The Neglinnaya flows from near the Savyolovsky Railway Station in the north of the city under the city center and into the Moskva River. Covered in the early 19th century, this tributary now passes invisibly down Neglinnaya Ulitsa, past the Bolshoi Theater and under Red Square and Alexandrovsky Sad before emptying into the Moskva.
Our tour starts at the Tsvetnoi Bulvar metro station, where we meet up with Ivan, a young Muscovite in a baseball cap and System of a Down T-shirt. After a quick briefing, he leads us off in what appears to be the wrong direction. Wondering where we will descend into the tunnels, we cross the Garden Ring and enter a large park.
Our gateway to the underworld turns out to be an innocuous drain cover beside a flowerbed in front of a statue. Ivan hands out rubber waders, torches and gloves, and explains that we are about to descend into an old part of the city’s drainage system. “Watch out for falling debris and step aside as soon as you reach the bottom,” he warns.
Five minutes later we are standing almost waist-deep in fast-flowing water in a narrow, arched brick tunnel. Since this is not a sewer, there is no smell as such, beyond the slight odor of damp walls, stone and dirty rainwater. The murmur of traffic is faintly audible.
The six of us move along the dark passage in single file, the sound of rushing water a constant accompaniment. Every now and again a loud metallic percussion reverberates around the dank space – this means a car on the road above has just driven over a manhole cover.
At one point Ivan reaches out and picks something off the wall. He shines his torch down on his hand, where a large coppery cockroach is sitting on his finger.

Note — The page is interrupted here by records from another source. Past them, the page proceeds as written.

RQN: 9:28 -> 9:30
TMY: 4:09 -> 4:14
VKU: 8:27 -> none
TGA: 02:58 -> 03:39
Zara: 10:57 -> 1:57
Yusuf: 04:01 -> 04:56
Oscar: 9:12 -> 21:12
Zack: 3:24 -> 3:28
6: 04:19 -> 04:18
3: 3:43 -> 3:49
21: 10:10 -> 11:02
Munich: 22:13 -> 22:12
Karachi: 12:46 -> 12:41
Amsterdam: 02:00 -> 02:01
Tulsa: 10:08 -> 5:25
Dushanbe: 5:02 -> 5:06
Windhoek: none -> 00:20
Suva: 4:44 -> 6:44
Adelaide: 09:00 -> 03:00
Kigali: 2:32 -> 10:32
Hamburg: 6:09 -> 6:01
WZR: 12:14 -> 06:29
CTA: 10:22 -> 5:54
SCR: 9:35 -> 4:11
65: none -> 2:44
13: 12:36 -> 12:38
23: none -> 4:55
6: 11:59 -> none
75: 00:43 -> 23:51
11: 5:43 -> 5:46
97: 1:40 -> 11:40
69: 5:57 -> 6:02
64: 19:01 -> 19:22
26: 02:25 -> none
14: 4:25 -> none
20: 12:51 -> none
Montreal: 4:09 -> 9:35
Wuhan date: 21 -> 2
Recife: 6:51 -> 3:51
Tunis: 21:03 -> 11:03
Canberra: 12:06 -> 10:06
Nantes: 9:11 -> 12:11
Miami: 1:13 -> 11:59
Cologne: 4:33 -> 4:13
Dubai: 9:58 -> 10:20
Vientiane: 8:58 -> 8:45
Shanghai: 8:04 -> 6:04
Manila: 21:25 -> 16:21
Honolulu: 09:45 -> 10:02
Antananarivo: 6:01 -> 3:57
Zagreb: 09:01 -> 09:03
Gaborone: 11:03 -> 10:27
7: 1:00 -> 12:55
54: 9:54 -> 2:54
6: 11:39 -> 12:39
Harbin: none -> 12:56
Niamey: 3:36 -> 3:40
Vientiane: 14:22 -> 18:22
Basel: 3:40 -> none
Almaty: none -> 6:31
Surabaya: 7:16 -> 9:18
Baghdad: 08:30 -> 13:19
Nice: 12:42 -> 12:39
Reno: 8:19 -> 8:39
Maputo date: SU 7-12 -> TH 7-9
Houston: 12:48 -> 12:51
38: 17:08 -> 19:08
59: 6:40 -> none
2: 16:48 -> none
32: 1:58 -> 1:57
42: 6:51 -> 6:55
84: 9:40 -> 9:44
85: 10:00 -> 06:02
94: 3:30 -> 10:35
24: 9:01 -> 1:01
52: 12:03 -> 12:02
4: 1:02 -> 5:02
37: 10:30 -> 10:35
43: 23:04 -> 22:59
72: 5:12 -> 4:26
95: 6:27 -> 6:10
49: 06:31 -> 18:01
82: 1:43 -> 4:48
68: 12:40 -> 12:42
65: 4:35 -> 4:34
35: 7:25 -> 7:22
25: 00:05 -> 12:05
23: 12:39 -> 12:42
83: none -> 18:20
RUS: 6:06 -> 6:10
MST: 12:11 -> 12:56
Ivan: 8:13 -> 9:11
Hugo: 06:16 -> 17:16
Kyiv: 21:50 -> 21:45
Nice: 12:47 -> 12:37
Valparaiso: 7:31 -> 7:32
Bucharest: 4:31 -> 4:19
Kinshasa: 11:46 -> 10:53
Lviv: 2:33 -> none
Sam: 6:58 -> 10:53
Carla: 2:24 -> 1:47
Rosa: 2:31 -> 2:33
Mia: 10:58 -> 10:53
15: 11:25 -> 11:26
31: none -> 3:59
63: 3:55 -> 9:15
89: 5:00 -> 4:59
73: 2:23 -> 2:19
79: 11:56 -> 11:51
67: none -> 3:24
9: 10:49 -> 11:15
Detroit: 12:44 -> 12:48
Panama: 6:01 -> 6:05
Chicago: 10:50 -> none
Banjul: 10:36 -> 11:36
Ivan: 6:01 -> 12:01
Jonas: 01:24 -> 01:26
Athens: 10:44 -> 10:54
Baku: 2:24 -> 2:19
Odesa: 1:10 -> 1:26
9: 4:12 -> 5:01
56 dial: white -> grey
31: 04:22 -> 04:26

“There are four types of animals to be found in the Neglinnaya,” he says, “Rats, cockroaches, fish and spiders.” Former Moscow mayor Yury Luzhkov, explains Ivan, claimed to have discovered giant white cockroaches in the Neglinnaya tunnel during reconstruction work at the Bolshoi Theater in 2010. Luzhkov described “large cockroaches” of up to 10 centimeters in length that “we couldn’t even imagine.” He insisted that the insects were white “because it’s dark there, and they don’t want humans to touch them.” Ivan, however, says there is no evidence to suggest these creatures exist.
The tour takes in several sections of tunnel,
including the original “collector,” or drain, and the “new” section – a
high, 4-kilometer-long concrete tunnel built from 1974-1989 to expand
the capacity of the drainage system and minimize flooding.
At various points in the past the river has been redirected into different pipes and channels, resulting in a network of bricked-up tunnels, junctions, archways and sluices. Side pipes carry rainwater into the main channel – at one stage a torrent of water suddenly erupts from a pipe behind us, spouting tens of gallons into the river.
A keen sense of balance is essential: At times the footing is uneven, and at one stage we are required to abseil down a 45-degree chute amid rushing water.
Diggers may be serious about their obsession but they appear to possess a sense of surreal humor, as evidenced by the graffiti on the tunnel walls: In one place the giant words “War and Peace” stretch from floor to ceiling in English.
At the end of the tour, we ascend a corroded ladder up a dusty brick shaft – and when the coast is clear we emerge from a manhole right in the middle of busy Trubnaya Ploshchad. The brilliant sunlight and pedestrians passing in blithe ignorance of the secret world beneath them strike a startling contrast, as two of our companions note.
“From now on, every time I drive over a drain cover I’m going to be thinking: ‘There are people down there,’” says Alexander, whose girlfriend Alexandra has taken him on the tour as an unusual birthday present. “Few people on the surface think about what’s going on under their feet.”
Extremalnaya Moskva runs tours of the Neglinnaya River every week for 2,470 rubles ($42) per head. An English-speaking guide is available on request.